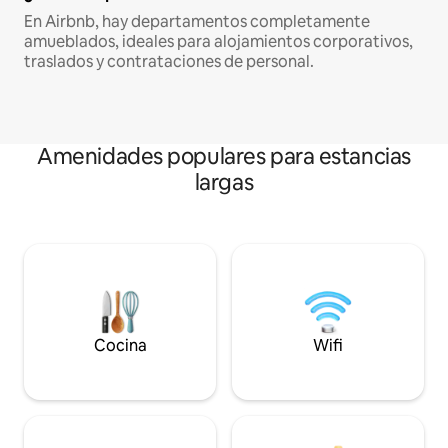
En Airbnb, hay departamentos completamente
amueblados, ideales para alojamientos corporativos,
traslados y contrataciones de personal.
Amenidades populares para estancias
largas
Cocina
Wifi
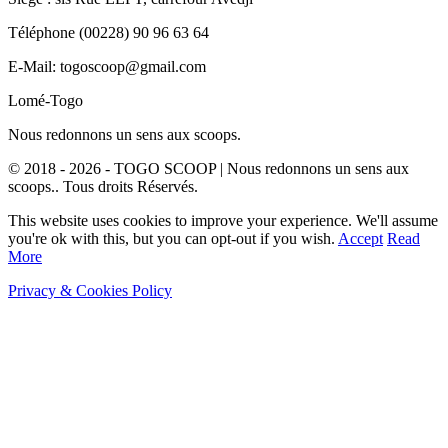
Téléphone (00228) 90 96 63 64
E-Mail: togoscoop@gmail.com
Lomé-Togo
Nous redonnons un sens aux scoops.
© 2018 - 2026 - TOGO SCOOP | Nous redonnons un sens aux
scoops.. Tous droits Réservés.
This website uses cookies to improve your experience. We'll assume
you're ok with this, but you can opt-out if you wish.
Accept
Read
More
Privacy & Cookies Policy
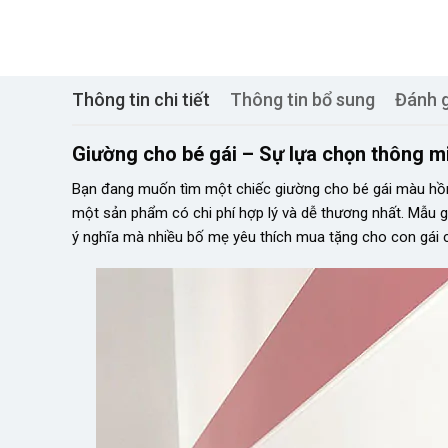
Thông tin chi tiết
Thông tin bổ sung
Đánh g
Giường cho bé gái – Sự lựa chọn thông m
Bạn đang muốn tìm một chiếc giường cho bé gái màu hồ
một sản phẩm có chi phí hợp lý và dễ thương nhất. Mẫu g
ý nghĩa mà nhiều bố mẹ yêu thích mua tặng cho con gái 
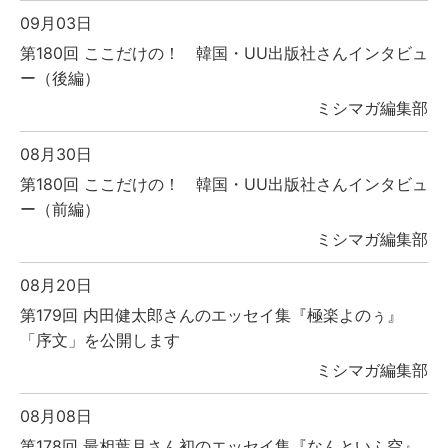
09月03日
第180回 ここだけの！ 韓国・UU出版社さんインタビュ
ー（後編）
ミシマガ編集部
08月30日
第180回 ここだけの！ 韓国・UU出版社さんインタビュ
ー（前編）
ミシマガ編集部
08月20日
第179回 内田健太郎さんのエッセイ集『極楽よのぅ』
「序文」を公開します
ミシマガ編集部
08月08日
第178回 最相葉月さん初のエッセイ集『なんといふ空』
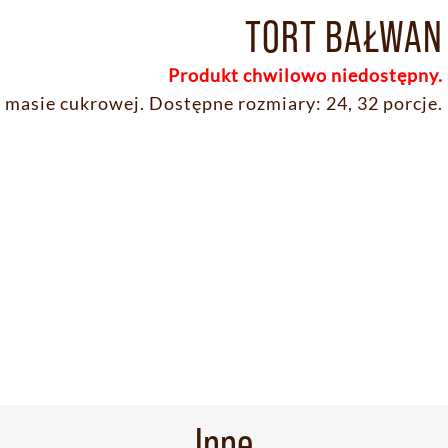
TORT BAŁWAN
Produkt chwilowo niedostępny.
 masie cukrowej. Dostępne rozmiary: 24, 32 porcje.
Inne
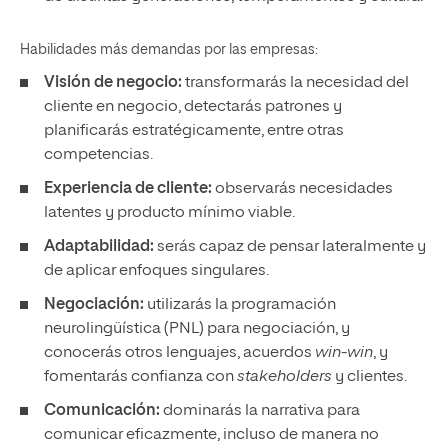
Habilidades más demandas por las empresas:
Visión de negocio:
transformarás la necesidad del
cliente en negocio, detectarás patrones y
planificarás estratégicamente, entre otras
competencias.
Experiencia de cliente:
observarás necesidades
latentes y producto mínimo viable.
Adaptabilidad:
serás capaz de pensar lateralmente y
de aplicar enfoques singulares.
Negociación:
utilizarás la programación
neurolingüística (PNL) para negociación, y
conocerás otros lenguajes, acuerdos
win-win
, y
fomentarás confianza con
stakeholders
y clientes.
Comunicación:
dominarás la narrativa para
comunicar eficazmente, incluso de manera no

..............................

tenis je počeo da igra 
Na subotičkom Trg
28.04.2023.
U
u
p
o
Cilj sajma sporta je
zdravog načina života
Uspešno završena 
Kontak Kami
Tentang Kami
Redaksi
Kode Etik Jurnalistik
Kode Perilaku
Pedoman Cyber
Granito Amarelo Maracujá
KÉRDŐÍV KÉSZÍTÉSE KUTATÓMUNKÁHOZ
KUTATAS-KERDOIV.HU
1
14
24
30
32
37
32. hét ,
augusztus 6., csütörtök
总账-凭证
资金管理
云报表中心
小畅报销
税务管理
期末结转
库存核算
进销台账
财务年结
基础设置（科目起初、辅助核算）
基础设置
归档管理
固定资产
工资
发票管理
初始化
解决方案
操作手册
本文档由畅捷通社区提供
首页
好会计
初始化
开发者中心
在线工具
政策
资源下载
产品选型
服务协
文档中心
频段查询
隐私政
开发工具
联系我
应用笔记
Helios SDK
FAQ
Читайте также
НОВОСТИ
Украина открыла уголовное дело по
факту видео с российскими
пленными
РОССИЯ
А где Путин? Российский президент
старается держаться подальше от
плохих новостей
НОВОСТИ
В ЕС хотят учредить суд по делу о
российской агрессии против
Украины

..............................

• PROBLEM TO WORK ON:
Among the entries above, the line containing "y clientes.", the line containing "comunicar eficazmente, incluso de manera no", and all lines between them are to be restated word for word; nothing else belongs in the reply.

• SOLUTION TO THIS TASK:
y clientes.
Comunicación:
dominarás la narrativa para
comunicar eficazmente, incluso de manera no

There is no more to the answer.